BACKGROUND: Idiopathic pulmonary fibrosis is a common and invariably fatal disease with limited therapeutic options. Ca2+-activated KCa3.1 potassium channels play a key role in promoting TGFβ1 and bFGF-dependent profibrotic responses in human lung myofibroblasts (HLMFs).
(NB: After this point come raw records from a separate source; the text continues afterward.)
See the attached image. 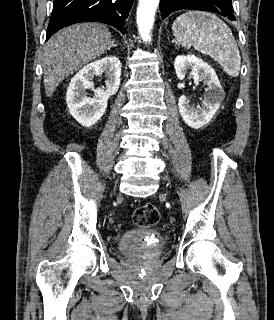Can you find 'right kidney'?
<instances>
[{
    "label": "right kidney",
    "instance_id": "obj_1",
    "mask_svg": "<svg viewBox=\"0 0 274 320\" xmlns=\"http://www.w3.org/2000/svg\"><path fill=\"white\" fill-rule=\"evenodd\" d=\"M106 74L105 88L95 90L94 76ZM121 82V62L116 56H105L96 62H91L73 76L66 94V102L72 118H75L84 128L94 126L106 112L110 96L119 90ZM85 90H93V98H87Z\"/></svg>",
    "mask_w": 274,
    "mask_h": 320
}]
</instances>
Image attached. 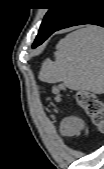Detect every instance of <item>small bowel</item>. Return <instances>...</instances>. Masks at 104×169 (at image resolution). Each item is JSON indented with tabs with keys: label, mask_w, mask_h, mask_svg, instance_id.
I'll use <instances>...</instances> for the list:
<instances>
[{
	"label": "small bowel",
	"mask_w": 104,
	"mask_h": 169,
	"mask_svg": "<svg viewBox=\"0 0 104 169\" xmlns=\"http://www.w3.org/2000/svg\"><path fill=\"white\" fill-rule=\"evenodd\" d=\"M84 128L83 121L78 117H68L62 121L61 132L66 137L78 135Z\"/></svg>",
	"instance_id": "c3829d8e"
}]
</instances>
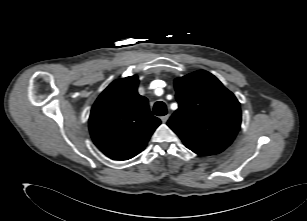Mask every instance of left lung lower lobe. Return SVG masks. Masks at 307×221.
I'll return each instance as SVG.
<instances>
[{
	"label": "left lung lower lobe",
	"mask_w": 307,
	"mask_h": 221,
	"mask_svg": "<svg viewBox=\"0 0 307 221\" xmlns=\"http://www.w3.org/2000/svg\"><path fill=\"white\" fill-rule=\"evenodd\" d=\"M195 153L200 154V155H203V156L212 155V154H208V153H205V152H195Z\"/></svg>",
	"instance_id": "left-lung-lower-lobe-1"
}]
</instances>
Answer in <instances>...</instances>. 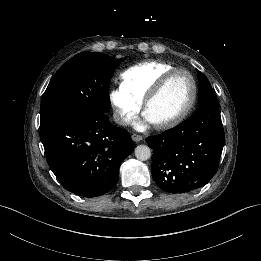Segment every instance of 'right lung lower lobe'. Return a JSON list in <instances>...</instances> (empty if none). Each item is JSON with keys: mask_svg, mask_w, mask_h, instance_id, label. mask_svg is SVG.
Returning <instances> with one entry per match:
<instances>
[{"mask_svg": "<svg viewBox=\"0 0 261 261\" xmlns=\"http://www.w3.org/2000/svg\"><path fill=\"white\" fill-rule=\"evenodd\" d=\"M40 139L61 185L81 197L110 191L118 181L121 163L133 151L130 134L100 112L48 119L40 124Z\"/></svg>", "mask_w": 261, "mask_h": 261, "instance_id": "obj_1", "label": "right lung lower lobe"}]
</instances>
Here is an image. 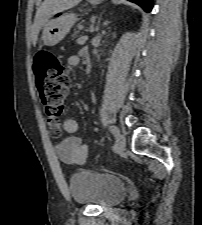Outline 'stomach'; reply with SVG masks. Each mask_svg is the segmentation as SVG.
Instances as JSON below:
<instances>
[{
	"instance_id": "obj_1",
	"label": "stomach",
	"mask_w": 202,
	"mask_h": 225,
	"mask_svg": "<svg viewBox=\"0 0 202 225\" xmlns=\"http://www.w3.org/2000/svg\"><path fill=\"white\" fill-rule=\"evenodd\" d=\"M91 4L97 5L102 0H88ZM78 20L74 13L65 14L59 12L55 14L49 22L43 27L41 40L46 46H54L62 41L70 32L73 25Z\"/></svg>"
}]
</instances>
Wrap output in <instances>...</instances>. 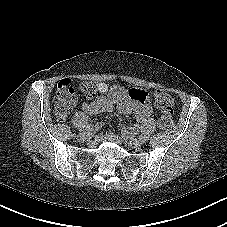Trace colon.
<instances>
[{"label":"colon","mask_w":227,"mask_h":227,"mask_svg":"<svg viewBox=\"0 0 227 227\" xmlns=\"http://www.w3.org/2000/svg\"><path fill=\"white\" fill-rule=\"evenodd\" d=\"M79 90L85 98H92L98 92V83L84 81L79 85ZM154 104L163 110L158 124L161 128L167 129L173 124L172 108L174 106L173 97L164 90H156L153 93ZM76 103V94L69 80L59 82L56 95L54 97V112L56 119L65 121L70 115Z\"/></svg>","instance_id":"5ec220e1"}]
</instances>
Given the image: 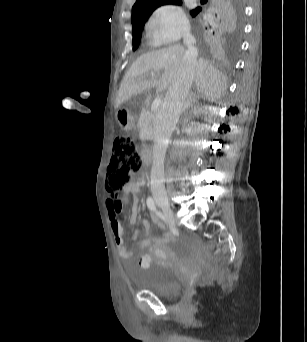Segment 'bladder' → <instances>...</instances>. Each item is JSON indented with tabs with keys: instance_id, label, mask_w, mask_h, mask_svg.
Instances as JSON below:
<instances>
[{
	"instance_id": "bladder-1",
	"label": "bladder",
	"mask_w": 307,
	"mask_h": 342,
	"mask_svg": "<svg viewBox=\"0 0 307 342\" xmlns=\"http://www.w3.org/2000/svg\"><path fill=\"white\" fill-rule=\"evenodd\" d=\"M180 282V275L173 266L153 261L146 267L142 286L155 294L168 295L180 288Z\"/></svg>"
}]
</instances>
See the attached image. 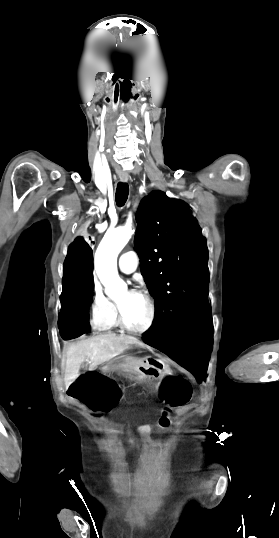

We hypothesised that KCa3.1 channel-dependent cell processes regulate HLMF αSMA expression via Smad2/3 signalling pathways.
METHODS: In this study we have compared the phenotype of HLMFs derived from non-fibrotic healthy control lungs (NFC) with cells derived from IPF lungs. HLMFs grown in vitro were examined for αSMA expression by immunofluorescence (IF), RT-PCR and flow cytommetry. Basal Smad2/3 signalling was examined by RT-PCR, western blot and immunofluorescence. Two specific and distinct KCa3.1 blockers (TRAM-34 200 nM and ICA-17043 [Senicapoc] 100 nM) were used to determine their effects on HLMF differentiation and the Smad2/3 signalling pathways.
RESULTS: IPF-derived HLMFs demonstrated increased constitutive expression of both α-smooth muscle actin (αSMA) and actin stress fibres, indicative of greater myofibroblast differentiation. This was associated with increased constitutive Smad2/3 mRNA and protein expression, and increased Smad2/3 nuclear localisation. The increased Smad2/3 nuclear localisation was inhibited by removing extracellular Ca2+ or blocking KCa3.1 ion channels with selective KCa3.1 blockers (TRAM-34, ICA-17043). This was accompanied by de-differentiation of IPF-derived HLMFs towards a quiescent fibroblast phenotype as demonstrated by reduced αSMA expression and reduced actin stress fibre formation.
CONCLUSIONS: Taken together, these data suggest that Ca2+- and KCa3.1-dependent processes facilitate "constitutive" Smad2/3 signalling in IPF-derived fibroblasts, and thus promote fibroblast to myofibroblast differentiation. Importantly, inhibiting KCa3.1 channels reverses this process. Targeting KCa3.1 may therefore provide a novel and effective approach for the treatment of IPF and there is the potential for the rapid translation of KCa3.1-directed therapy to the clinic.